USU Eastern Press Release
“The Real Inspector Hound” Opens This Weekend
USU Eastern Theatre’s second production of fall semester, “The Real Inspector Hound,” opens this weekend, as two theatre critics watch a ludicrous setup of a country house murder mystery, in the style of a whodunit. By chance, they become involved in the action causing a series of events that parallel the play they are watching.
Directed by Corey Ewan, Ph.D., the short, one-act play by Tom Stoppard opens three weeks after Zombie Prom closed, with a “brisk” rehearsal period that put the college actors through their paces.
Hound tells the story of two feuding theatre critics, Moon and Birdboot, the first is a pompous and vindictive second stringer, the second, a stuffy philanderer, who are swept into the whodunit they are viewing.
In the tradition of Agatha Christie melodramas, fog envelops a group of people trapped in isolated Muldoon manor with a body hidden under a sofa, the arrival of a suspicious young man connected to the ladies in the house and the arrival of an inspector from Scotland Yard.
As mists rise around these potential victims Moon and Birdboot become dangerously implicated in the lethal activities of an escaped madman.
The cast is comprised of Eastern Utah Theatre veterans, Braden Nelson, Josh Bone and Joshua-David Zelasco, as well as talented freshman, Mackylin Rowe from Liberty Preparatory Academy, Jennifer Thomas of Granger High School, Josie Slade from Orem High School and Lesly Gaona from Pinevivew High School.

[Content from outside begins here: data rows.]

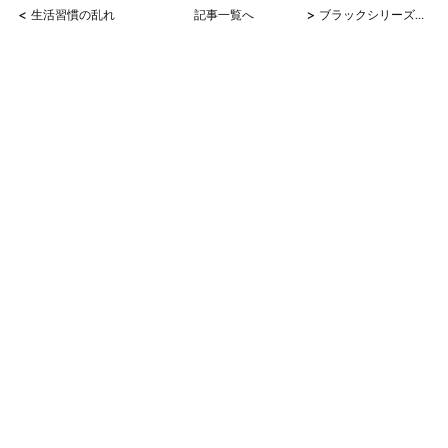
<
>
生活習慣の乱れ
記事一覧へ
ブラックシリーズのQ＆A 第３弾！！！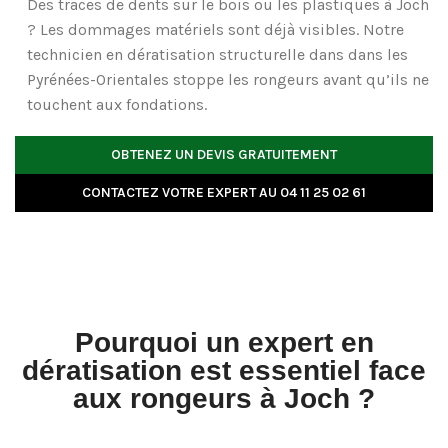
Des traces de dents sur le bois ou les plastiques à Joch
? Les dommages matériels sont déjà visibles. Notre
technicien en
dératisation structurelle
dans dans les
Pyrénées-Orientales stoppe les rongeurs avant qu’ils ne
touchent aux fondations.
OBTENEZ UN DEVIS GRATUITEMENT
CONTACTEZ VOTRE EXPERT AU 04 11 25 02 61
Pourquoi un expert en
dératisation est essentiel face
aux rongeurs à Joch ?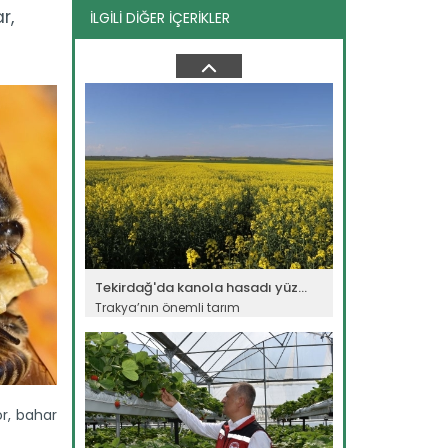
r,
İLGİLİ DİĞER İÇERİKLER
Genç girişimci devlet...
Erzincan’ın Tercan ilçesinde
üniversite eğitimini tamamladıktan...
Devamını Oku ->
Tekirdağ'da kanola hasadı yüz...
Trakya’nın önemli tarım
merkezlerinden Tekirdağ’da 215 bin...
Devamını Oku ->
or, bahar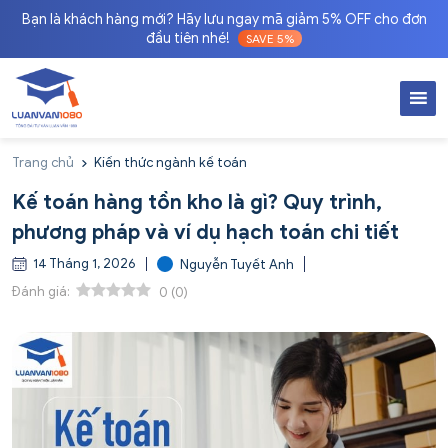
Bạn là khách hàng mới? Hãy lưu ngay mã giảm 5% OFF cho đơn
đầu tiên nhé!
SAVE 5%
Trang chủ
Kiến thức ngành kế toán
Kế toán hàng tồn kho là gì? Quy trình,
phương pháp và ví dụ hạch toán chi tiết
14 Tháng 1, 2026
Nguyễn Tuyết Anh
Đánh giá:
0
(
0
)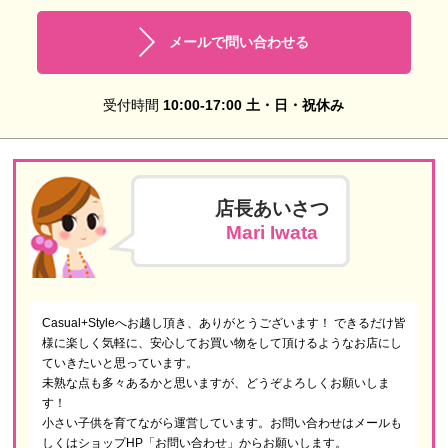
メールで問い合わせる
受付時間
10:00-17:00 土・日・祝休み
店長あいさつ
Mari Iwata
Casual+Styleへお越し頂き、ありがとうございます！ できるだけ皆
様に楽しく気軽に、安心してお買い物をして頂けるようなお店にし
ていきたいと思っています。
未熟な点も多々あるかと思いますが、どうぞよろしくお願いしま
す！
小さい子供を育てながら運営しています。お問い合わせはメールも
しくはショップHP「お問い合わせ」からお願いします。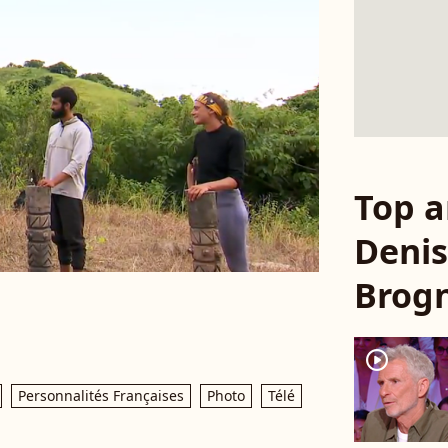
Top a
Denis
Brogn
player2
Personnalités Françaises
Photo
Télé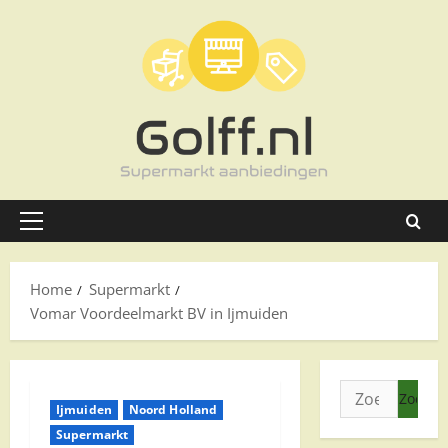
Ga
naar
de
inhoud
Primair
menu
Home
Supermarkt
Vomar Voordeelmarkt BV in Ijmuiden
Zoeken
Ijmuiden
Noord Holland
naar:
Supermarkt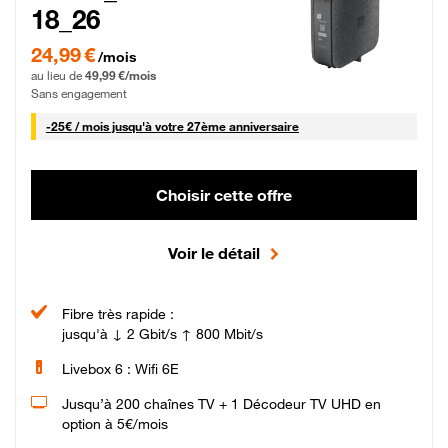
18_26
24,99 € par mois pendant 0 mois puis 49,99 € par mois, Sans engagement
24,99 €
/mois
au lieu de
49,99 €/mois
Sans engagement
25 € par mois
-
25€ / mois
jusqu'à votre 27ème anniversaire
Choisir cette offre
Voir le détail
Fibre très rapide :
jusqu'à ↓ 2 Gbit/s ↑ 800 Mbit/s
Livebox 6 : Wifi 6E
Jusqu’à 200 chaînes TV + 1 Décodeur TV UHD en
option à 5€/mois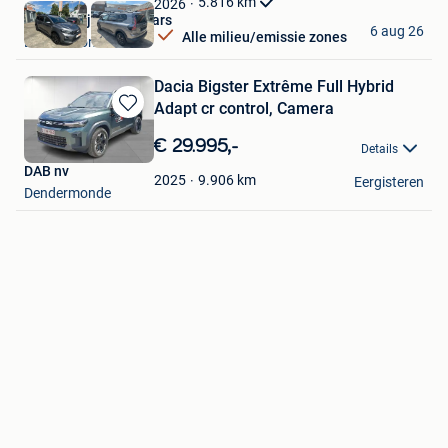
5.816
km
2026
Autobedrijf Dendercars
6 aug 26
Alle milieu/emissie zones
Dendermonde
Dacia Bigster Extrême Full Hybrid
Adapt cr control, Camera
Bewaren
in
€ 29.995,-
Details
Mijn
DAB nv
Favorieten
9.906
km
2025
Eergisteren
Dendermonde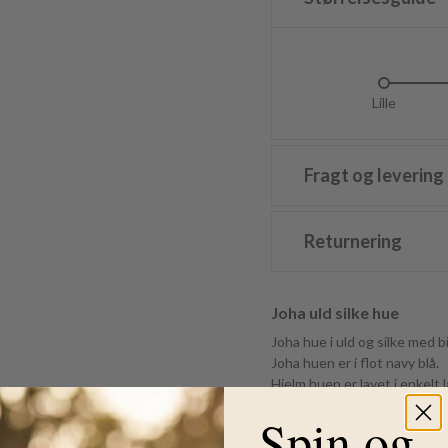
Lille
L
Fragt og levering
Returnering
Joha uld silke hue
Joha hue i uld og silke med 
Joha huen er i flot navy blå.
Hjelm huen er lavet i enkelt 
blød.
Spin og
Huen har en god pasform.
Den har lodret rille mønster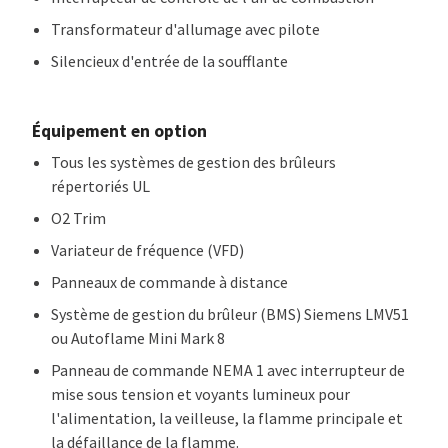
Transformateur d'allumage avec pilote
Silencieux d'entrée de la soufflante
Équipement en option
Tous les systèmes de gestion des brûleurs
répertoriés UL
O2 Trim
Variateur de fréquence (VFD)
Panneaux de commande à distance
Système de gestion du brûleur (BMS) Siemens LMV51
ou Autoflame Mini Mark 8
Panneau de commande NEMA 1 avec interrupteur de
mise sous tension et voyants lumineux pour
l'alimentation, la veilleuse, la flamme principale et
la défaillance de la flamme.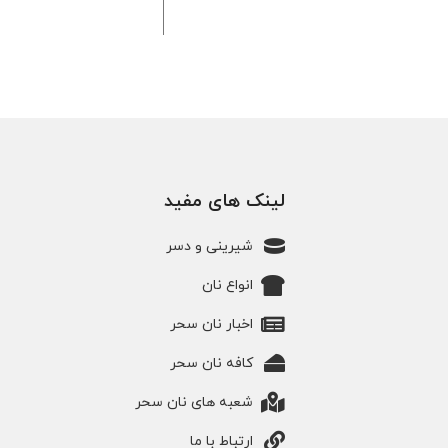
عصرانه می‌باشد. در فارسی هم نان
بروتشن به گرده‌ نان، نان رول یا گاهی
نانچه گفته می‌شود....
لینک های مفید
شیرینی و دسر
انواع نان
اخبار نان سحر
کافه نان سحر
شعبه های نان سحر
ارتباط با ما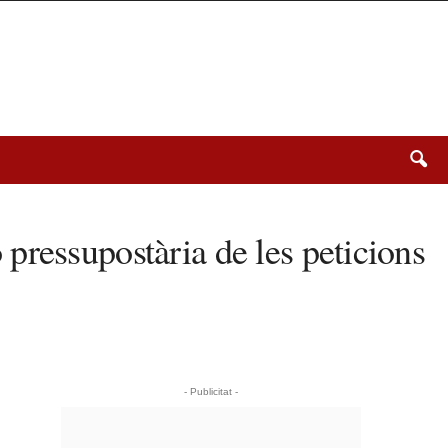
pressupostària de les peticions
- Publicitat -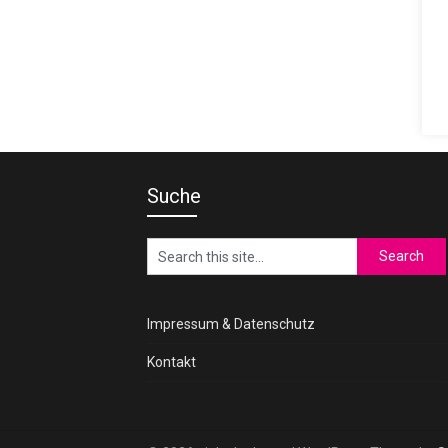
Suche
Impressum & Datenschutz
Kontakt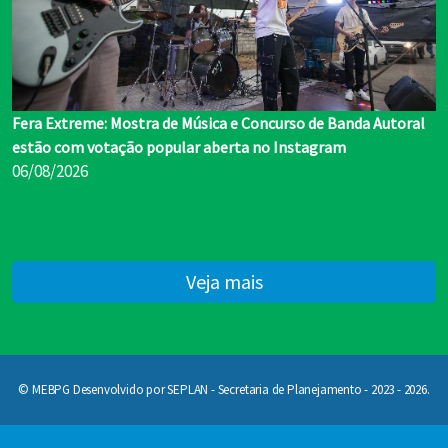
Fera Extreme: Mostra de Música e Concurso de Banda Autoral
estão com votação popular aberta no Instagram
06/08/2026
Veja mais
© MEBPG Desenvolvido por SEPLAN - Secretaria de Planejamento - 2023 - 2026.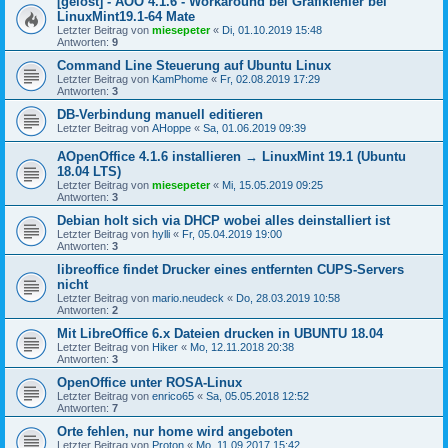
[gelöst] - AOO 4.1.6 - Workaround bei Grafikfehler bei
LinuxMint19.1-64 Mate
Letzter Beitrag von
miesepeter
«
Di, 01.10.2019 15:48
Antworten:
9
Command Line Steuerung auf Ubuntu Linux
Letzter Beitrag von
KamPhome
«
Fr, 02.08.2019 17:29
Antworten:
3
DB-Verbindung manuell editieren
Letzter Beitrag von
AHoppe
«
Sa, 01.06.2019 09:39
AOpenOffice 4.1.6 installieren → LinuxMint 19.1 (Ubuntu
18.04 LTS)
Letzter Beitrag von
miesepeter
«
Mi, 15.05.2019 09:25
Antworten:
3
Debian holt sich via DHCP wobei alles deinstalliert ist
Letzter Beitrag von
hylli
«
Fr, 05.04.2019 19:00
Antworten:
3
libreoffice findet Drucker eines entfernten CUPS-Servers
nicht
Letzter Beitrag von
mario.neudeck
«
Do, 28.03.2019 10:58
Antworten:
2
Mit LibreOffice 6.x Dateien drucken in UBUNTU 18.04
Letzter Beitrag von
Hiker
«
Mo, 12.11.2018 20:38
Antworten:
3
OpenOffice unter ROSA-Linux
Letzter Beitrag von
enrico65
«
Sa, 05.05.2018 12:52
Antworten:
7
Orte fehlen, nur home wird angeboten
Letzter Beitrag von
Proton
«
Mo, 11.09.2017 15:42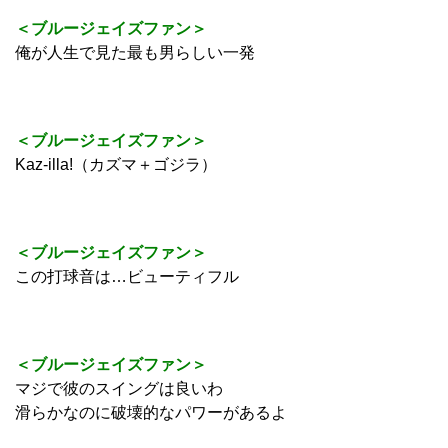
＜ブルージェイズファン＞
俺が人生で見た最も男らしい一発
＜ブルージェイズファン＞
Kaz-illa!（カズマ＋ゴジラ）
＜ブルージェイズファン＞
この打球音は…ビューティフル
＜ブルージェイズファン＞
マジで彼のスイングは良いわ
滑らかなのに破壊的なパワーがあるよ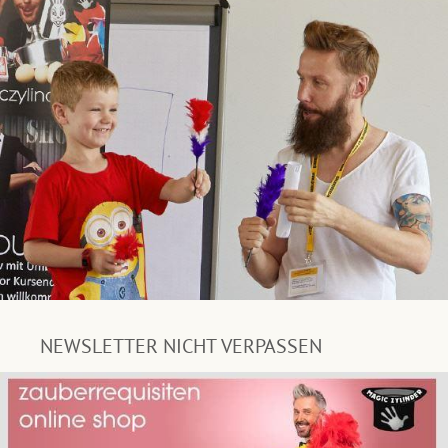
NEWSLETTER NICHT VERPASSEN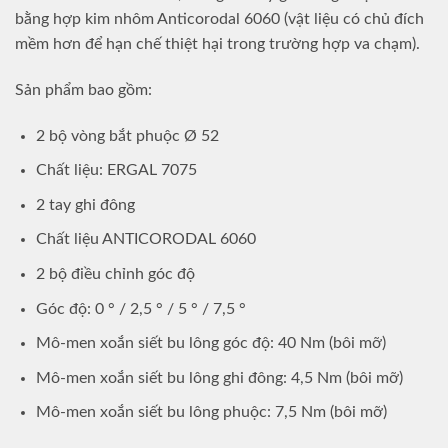
bằng hợp kim nhôm Anticorodal 6060 (vật liệu có chủ đích
mềm hơn để hạn chế thiệt hại trong trường hợp va chạm).
Sản phẩm bao gồm:
2 bộ vòng bắt phuộc Ø 52
Chất liệu: ERGAL 7075
2 tay ghi đông
Chất liệu ANTICORODAL 6060
2 bộ điều chỉnh góc độ
Góc độ: 0 ° / 2,5 ° / 5 ° / 7,5 °
Mô-men xoắn siết bu lông góc độ: 40 Nm (bôi mỡ)
Mô-men xoắn siết bu lông ghi đông: 4,5 Nm (bôi mỡ)
Mô-men xoắn siết bu lông phuộc: 7,5 Nm (bôi mỡ)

According to Ewan, this production will presented in a more intimate setting so patrons will want to get to the theatre early to get a seat for what the New York Times referred to as, “zanily, crazily funny,” and the New York Post wrote, “comedy satire of delightful quality.”
The play is presented in the Geary Theatre at 7:30 p.m. on Nov. 15, 16, 21, 22, 23.